No major data expected due to government shutdown
Date: Wednesday 13 November at 11.30am AEDT
For September, employment in Australia rose by 14,900 jobs, falling short of the 20,000 gain the market expected. The unemployment rate surged to 4.5% from a revised higher 4.3%, as the participation rate increased from 66.9% to 67%.
This marked the highest jobless rate since November 2021, reinforcing evidence of a softening labour market – a trend we expect to persist into 2026 and one we think will compel further RBA easing. As seen in the US, when the labour market cracks, sticky inflation – the RBA’s current priority – quickly fades into the background.
October preview:
The Australian interest rate market is currently pricing in 4 basis points (bp) of easing for the RBA’s December meeting and about 20 bp of cuts by May 2026.

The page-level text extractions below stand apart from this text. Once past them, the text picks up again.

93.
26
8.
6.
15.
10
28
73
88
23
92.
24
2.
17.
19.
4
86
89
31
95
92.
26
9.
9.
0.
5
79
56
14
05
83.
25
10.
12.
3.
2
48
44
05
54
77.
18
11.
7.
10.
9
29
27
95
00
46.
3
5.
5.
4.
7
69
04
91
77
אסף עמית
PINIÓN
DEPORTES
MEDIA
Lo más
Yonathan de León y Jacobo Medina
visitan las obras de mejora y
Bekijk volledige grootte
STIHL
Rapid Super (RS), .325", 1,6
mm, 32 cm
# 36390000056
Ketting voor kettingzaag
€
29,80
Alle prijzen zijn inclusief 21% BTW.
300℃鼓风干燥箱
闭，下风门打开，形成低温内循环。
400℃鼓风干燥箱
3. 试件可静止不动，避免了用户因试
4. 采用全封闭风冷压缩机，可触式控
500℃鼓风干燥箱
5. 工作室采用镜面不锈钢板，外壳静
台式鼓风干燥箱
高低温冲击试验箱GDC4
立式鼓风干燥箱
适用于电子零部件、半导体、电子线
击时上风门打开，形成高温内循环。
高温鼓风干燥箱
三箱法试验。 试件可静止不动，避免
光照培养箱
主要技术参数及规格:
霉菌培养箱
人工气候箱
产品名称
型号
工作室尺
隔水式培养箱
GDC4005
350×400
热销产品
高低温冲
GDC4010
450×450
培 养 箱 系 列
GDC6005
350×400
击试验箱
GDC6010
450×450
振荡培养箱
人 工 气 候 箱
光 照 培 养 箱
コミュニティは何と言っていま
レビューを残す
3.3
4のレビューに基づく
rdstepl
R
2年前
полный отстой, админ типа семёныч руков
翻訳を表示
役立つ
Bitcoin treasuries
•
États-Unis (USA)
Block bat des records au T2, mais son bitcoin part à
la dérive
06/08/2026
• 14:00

Date: Thursday 13 November at 6.00pm AEDT
For the second quarter (Q2), UK GDP grew a better-than-expected 0.3%, down from the first quarter's (Q1) 0.7%, which was flattered by tariff-frontloading of business activity to beat the introduction of US tariffs.
At this week’s BoE meeting, the Monetary Policy Committee (MPC) voted 5–4 to hold the Bank Rate at 4%, resisting calls for a 25 bp cut to 3.75%. It highlighted ‘subdued economic growth and building slack in the labour market’ as disinflationary forces, with ‘weak growth in consumption and employment’ signalling rising spare capacity.
The preliminary expectation for Q3 GDP is for it to ease to 0.2% quarter-on-quarter (QoQ), another step-down from the first half's (H1) tariff-boosted pace. Softer inflation, rising unemployment and a weaker growth profile has resulted in 15 bp of rate cuts being priced in for the BoE’s December interest rate meeting.